I do not recognise the position the BDA is presenting through Sharon Hodgson MP, Usha Goswami, John Stein, Sharon McMurray and in a video by Valerie Muter. These campaigners challenge the official guidance in England (provided, for example, through the English Hubs Initiative and the Reading Framework) suggesting instead that the dyslexia community needs something different.
I believe they are presenting a false narrative. I question whether they know very much about SSP and about specific DfE validated SSP programmes.
There are longitudinal studies of 11 years, with about 700 children, which demonstrate that dyslexia does not develop when children begin with a good SSP programme and when children who fall behind are identified early and given extra practice and teaching with SSP in order to keep up. Not a single child in these studies developed severe literacy difficulties. (See Grant, M (2014) ‘The effects of a systematic synthetic phonics programme on reading, writing and spelling’ , reported in the government DfE policy paper which provides guidance for schools for the teaching of early reading ‘The reading framework: teaching the foundations of literacy, July 2021’)
I challenge the assertion of these campaigners that there is ‘substantial evidence spanning 35 years which demonstrates that up to 25% of children cannot learn to read just by learning phonics including most children with dyslexia and other specific learning difficulties’. This is just not true.
Also I challenge the phrase ‘just by learning phonics’ which is used in a pejorative sense. This pejorative implication is also reflected in Valerie Muter’s video suggesting alternatives to phonics. Yet, many of these suggestions are already incorporated into some SSP programmes. The campaigners seem unaware of SSP programmes which have been shown to be effective for whole classes of children including vulnerable groups such as SEN and potentially dyslexic children.

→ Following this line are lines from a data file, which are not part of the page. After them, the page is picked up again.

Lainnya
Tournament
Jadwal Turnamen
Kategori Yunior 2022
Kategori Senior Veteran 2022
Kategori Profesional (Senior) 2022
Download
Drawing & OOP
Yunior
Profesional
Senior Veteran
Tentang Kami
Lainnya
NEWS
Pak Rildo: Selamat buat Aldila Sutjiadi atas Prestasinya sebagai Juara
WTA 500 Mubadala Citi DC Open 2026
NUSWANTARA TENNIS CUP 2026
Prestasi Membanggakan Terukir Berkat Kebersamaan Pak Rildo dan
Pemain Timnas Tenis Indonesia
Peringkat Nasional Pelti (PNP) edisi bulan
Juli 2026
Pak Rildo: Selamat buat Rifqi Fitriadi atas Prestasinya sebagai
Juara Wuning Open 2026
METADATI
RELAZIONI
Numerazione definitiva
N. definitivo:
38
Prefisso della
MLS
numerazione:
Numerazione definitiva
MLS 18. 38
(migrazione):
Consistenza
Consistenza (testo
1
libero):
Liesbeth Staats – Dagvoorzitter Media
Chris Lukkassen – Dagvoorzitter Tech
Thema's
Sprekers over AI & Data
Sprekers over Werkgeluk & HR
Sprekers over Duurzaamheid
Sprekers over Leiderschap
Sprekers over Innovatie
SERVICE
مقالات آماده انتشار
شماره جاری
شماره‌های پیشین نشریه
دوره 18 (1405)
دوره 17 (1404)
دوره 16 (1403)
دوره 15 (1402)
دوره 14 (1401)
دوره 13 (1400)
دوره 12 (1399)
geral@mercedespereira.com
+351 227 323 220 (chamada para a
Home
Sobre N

To list just a few of Muter’s ‘alternatives to phonics’:
- Phonemic awareness which she suggests is a prerequisite to start teaching phonics. It is not. Learning to read and write letters develops phonemic awareness early and develops the phonological skills of identifying sounds in words (segmenting) and blending sounds together to read words. This is built in to good SSP programmes.
- The ‘set for variability’ described in the work of Savage is commonplace in SSP phonics teaching which uses a process called ‘tweaking’ or modifying the final pronunciation of a target word when reading/decoding. This allows for variation of accent, modifying the pronunciation of the final spoken word in order to make it a ‘real’, recognisable word in the person’s oral language.
- Morphology: some SSP programme (like my own) deal with compound words (e.g. sunset) and two syllable words (e.g. velvet) from the very beginning. Some programmes go on to deal with morphological units and bring this into teaching from the early stages e.g. -ed endings for the past tense and –ing endings. They go on to deal with prefixes, suffixes and root words and give children insights into the etymology of words. They also give insights into endings such as –ian (e.g. as in magician, politician) which indicates that the word refers to a person.
- Rhyme-based instruction, onset-rime and syllables. Some SSP programmes also deal with syllables. I question the effectiveness of rhyme-based instruction and onset-rime when compared with good SSP teaching (see the paragraph on phonological awareness, rhymes and phonemes here).
I would urge people (educationalists, parents, etc.) not to sign the BDA petition calling upon the government to revise their policy on teaching SSP, as the sole method to teach reading. This would be a counterproductive step for the dyslexic community. Currently DfE policy guidance is broader and more supportive of early learning than the impression the campaigners are seeking to give. Instead I would urge all interested people to continue to support the government in their guidance for the teaching of early reading through SSP. This is evidence based and the most effective way of teaching all children to learn to read including vulnerable groups such as SEN and dyslexia.